The Takeover Panel is proposing the following:
- Companies in scope – The Code will apply to a company if it has its registered office in the UK, the Channel Islands or the Isle of Man and either: (a) its securities are admitted to trading on a UK regulated market, a UK MTF, or a stock exchange in the Channel Islands or the Isle of Man (collectively the Panel is referring to these companies as being “UK-listed”); or (b) the company was UK-listed at any time during the three years prior to the relevant date (being the date of the announcement of an offer or possible offer, or other event which has significance under the Code).
- Companies no longer in scope – The Code will no longer apply to a company which was UK-listed more than three years prior to the relevant date; a company whose securities are, or were previously, traded solely on an overseas market; a company whose securities are, or were previously, traded using a “matched bargain facility”; any other unlisted public company; or a private company which filed a prospectus at any time during the 10 years prior to the relevant date.
- Disclosure on delisting – When a company delists, it will have to make appropriate disclosure to its shareholders about the fact that the Code will cease to apply after three years.
- Transitional arrangements – There will be transitional arrangements for companies that will cease to be subject to the Code as a result of these changes. The Panel is proposing that the Code will continue to apply to those companies for three years from the implementation date of these rule changes. This is to allow these companies to put in place alternative arrangements such as making appropriate amendments to their articles of association or enabling shareholders to exit their investment if they do not wish to be shareholders in the company without the protections afforded by the Code.
The consultation closes on 31 July 2024. The Panel says that it intends to publish a response statement in autumn 2024 and the implementation date will be approximately one month later.
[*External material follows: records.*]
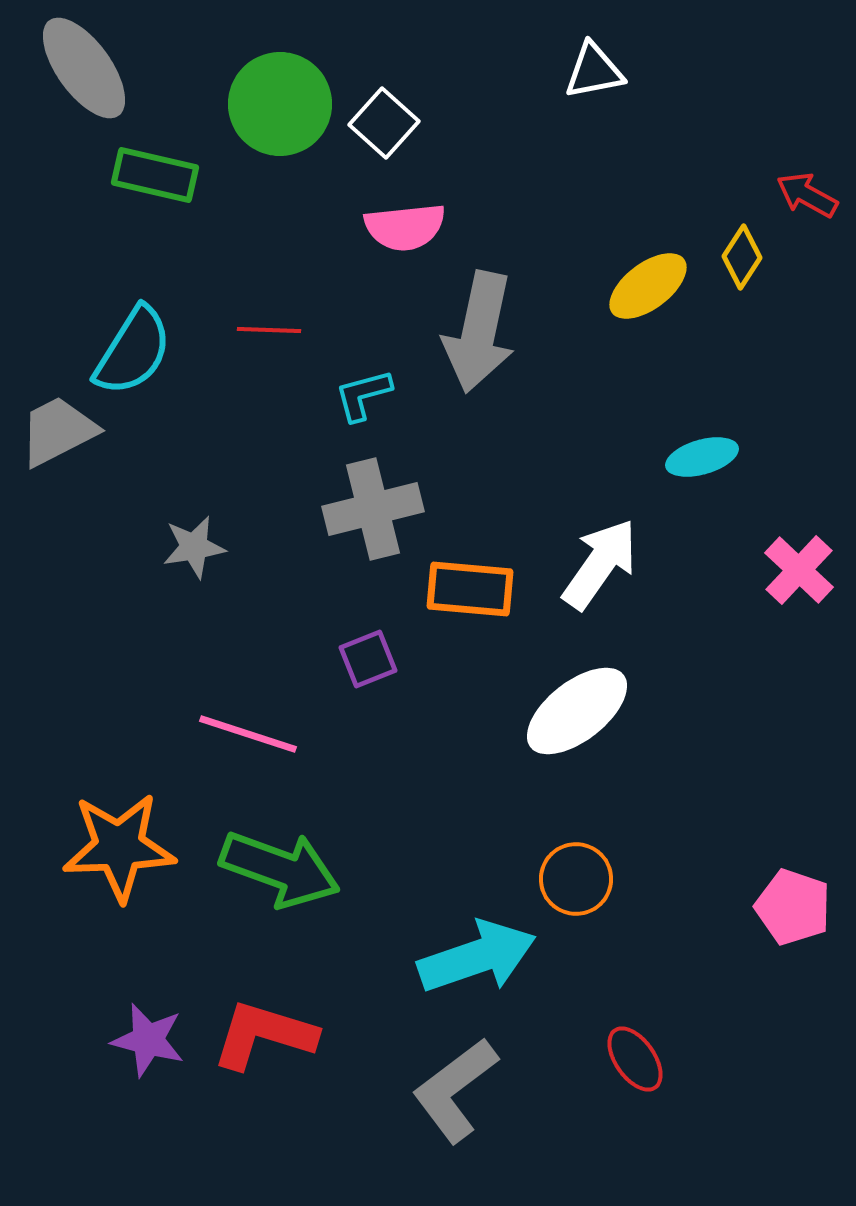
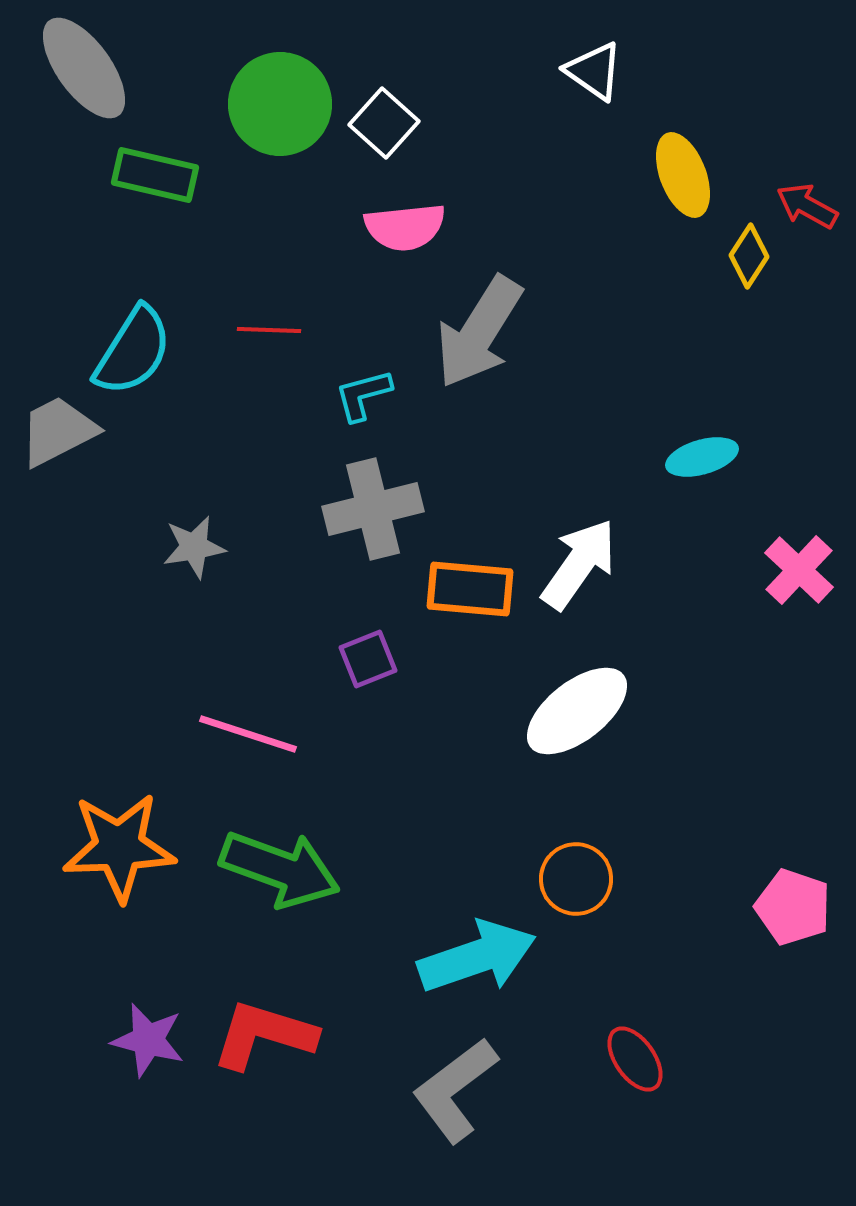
white triangle: rotated 46 degrees clockwise
red arrow: moved 11 px down
yellow diamond: moved 7 px right, 1 px up
yellow ellipse: moved 35 px right, 111 px up; rotated 74 degrees counterclockwise
gray arrow: rotated 20 degrees clockwise
white arrow: moved 21 px left
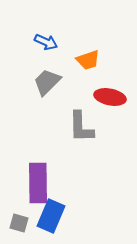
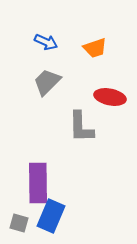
orange trapezoid: moved 7 px right, 12 px up
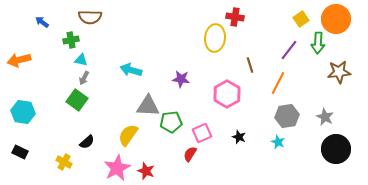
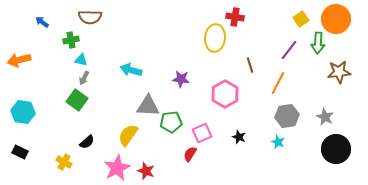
pink hexagon: moved 2 px left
We discuss the Takeover Panel’s proposals in the latest episode of our public M&A podcast series, which you can listen to here.
Practice Statement 31 on private sales processes
Practice Statement 31 sets out the Takeover Panel's approach to formal sale processes, strategic reviews, etc and when, for example, potential offerors have to be named in those situations. It has been updated, as described in Panel Statement 2024/12, to set out the Panel's approach to private sale processes (that is where a company initiates discussions on a private basis with more than one potential offeror and chooses not to announce those discussions).
If a company makes an announcement in respect of what was, until that point, a private sale process (whether voluntarily or in response to rumour or speculation or share price movement), that will commence an offer period in relation to the company, and trigger the requirement to identify any potential offeror with which the company is in talks, or from which an approach has been received (under Rule 2.4(a)). The Panel has updated the Practice Statement to say that where a company is genuinely initiating a private sale process, the requirement to identify any potential offeror may not be appropriate and it may be acceptable for the company to be required to identify a potential offeror only if it has been specifically identified in any relevant rumour or speculation.
The Panel has also issued an updated version of the Takeover Code. The changes, which are only minor, are described in Panel Statement 2024/13.